▶ EXTRACTED INFORMATION
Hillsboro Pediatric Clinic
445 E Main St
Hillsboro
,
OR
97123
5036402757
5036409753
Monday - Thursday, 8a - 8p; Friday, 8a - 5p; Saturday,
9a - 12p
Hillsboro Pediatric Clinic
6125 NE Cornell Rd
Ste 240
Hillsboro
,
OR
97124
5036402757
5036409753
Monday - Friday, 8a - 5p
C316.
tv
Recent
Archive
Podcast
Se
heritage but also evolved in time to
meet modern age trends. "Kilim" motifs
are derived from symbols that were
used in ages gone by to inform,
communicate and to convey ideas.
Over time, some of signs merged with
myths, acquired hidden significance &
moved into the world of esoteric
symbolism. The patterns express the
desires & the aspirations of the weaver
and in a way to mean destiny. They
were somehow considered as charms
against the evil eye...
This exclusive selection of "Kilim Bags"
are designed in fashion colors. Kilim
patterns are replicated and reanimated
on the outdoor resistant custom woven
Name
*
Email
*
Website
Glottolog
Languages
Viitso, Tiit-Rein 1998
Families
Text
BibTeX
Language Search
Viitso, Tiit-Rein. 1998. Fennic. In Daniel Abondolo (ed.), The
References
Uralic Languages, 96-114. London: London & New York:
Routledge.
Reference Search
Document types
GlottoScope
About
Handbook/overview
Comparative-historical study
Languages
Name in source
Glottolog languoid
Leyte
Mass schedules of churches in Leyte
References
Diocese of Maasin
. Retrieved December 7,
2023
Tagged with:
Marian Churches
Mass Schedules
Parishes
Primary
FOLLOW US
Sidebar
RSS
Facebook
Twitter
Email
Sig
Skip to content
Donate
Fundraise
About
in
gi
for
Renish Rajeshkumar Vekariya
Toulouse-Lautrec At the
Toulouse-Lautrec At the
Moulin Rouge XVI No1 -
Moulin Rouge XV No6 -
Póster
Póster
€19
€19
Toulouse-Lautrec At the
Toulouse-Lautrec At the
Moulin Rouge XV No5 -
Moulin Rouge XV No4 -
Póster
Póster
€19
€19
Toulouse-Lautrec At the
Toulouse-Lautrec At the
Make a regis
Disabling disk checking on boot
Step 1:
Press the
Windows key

▶ YOUR INSTRUCTIONS
Determine which lines above include the word "Monday", and report those lines in full.

▶ WORKED SOLUTION
Monday - Thursday, 8a - 8p; Friday, 8a - 5p; Saturday,
Monday - Friday, 8a - 5p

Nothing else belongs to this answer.